By Martha Henry
President Donald Trump’s proposed budget calls for eliminating the Fogarty International Center at the National Institutes of Health (NIH). Last year, just $69 million of the NIH’s $31 billion budget was allocated to Fogarty.
Founded in 1968, the Fogarty Center serves as a bridge between the NIH and the greater global health community by facilitating exchanges among investigators, providing training opportunities, and supporting promising research initiatives in developing countries.
Over the 50 years of its existence, Fogarty has provided training for more than 6,000 scientists worldwide. Those researchers and clinicians collaborate with U.S. scientists to create the local capacity necessary to detect and address pandemics and new disease outbreaks wherever they occur.
Research collaborations work best when teams combine scientific expertise with a knowledge of local priorities and culture. Building such teams around the world has been one of Fogarty’s important goals.
The Botswana Harvard AIDS Institute Partnership (BHP), a collaboration between the Harvard AIDS Initiative (HAI) and Botswana’s Ministry of Health, has benefited significantly from Fogarty programs, such as their HIV Research Training Program, launched in 1998 to strengthen research capacities in developing countries.
“The Fogarty training is unique,” said Max Essex, the Mary Woodard Lasker Professor of Health Sciences at Harvard and Chair of the BHP. “It builds expertise in exactly those places where the next round of epidemics like Ebola, Zika, AIDS, or flu are most likely to occur. This provides immediate benefits for local control of such epidemics, which in turn minimizes their impact on the U.S. and the rest of the world.”
Many of the African scientists now working at the BHP in Gaborone received training through Fogarty. Currently, in the Essex Lab at Harvard, five young women from Botswana are learning the latest laboratory techniques for genetic sequencing of HIV.

With Fogarty, training goes both ways. Their Global Health Fellowships provide U.S. scientists and clinicians with opportunities to work and learn in countries like Botswana, where HIV prevalence is high and resources are limited.
Would Eliminating Fogarty Put America at Risk?
Americans benefit from global health research. By developing scientific expertise in African countries and elsewhere, Fogarty helps to ensure that trained researchers are in place to detect and address infectious disease outbreaks at their point of origin—before they reach America.
When Ebola struck western Africa in 2014, countries with little or no scientific capacity suffered the most. When Zika spread through Brazil in 2015, Fogarty-trained Brazilian scientists used their expertize to investigate and find answers.
”I’d rather fight Ebola in West Africa than in West Dallas,” said Rep. Tom Cole, a Republican from Oklahoma, at a March budget hearing.
Harvard’s Max Essex agrees. “It’s easier and cheaper to prevent and contain a new epidemic in a small population,” he summarized.
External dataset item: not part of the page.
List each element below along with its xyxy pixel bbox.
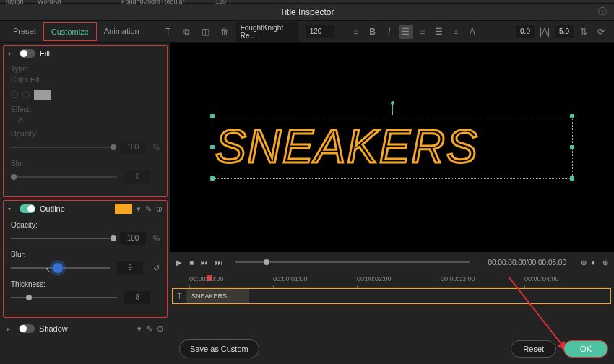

Writing in JAMA Forum this April, Prof. Lawrence Gostin of the Institute for National and Global Health Law at Georgetown University decried the proposed elimination of the Fogarty Center. “Although we sometimes view national security in terms of military might, strengthening health systems outside the United States can do as much, or more, to keep us safe,” wrote Gostin. “Few wars would have the same cost in human lives and treasure as a pandemic. . . At about 20 cents per U.S. resident per year, why would we eliminate this national treasure?”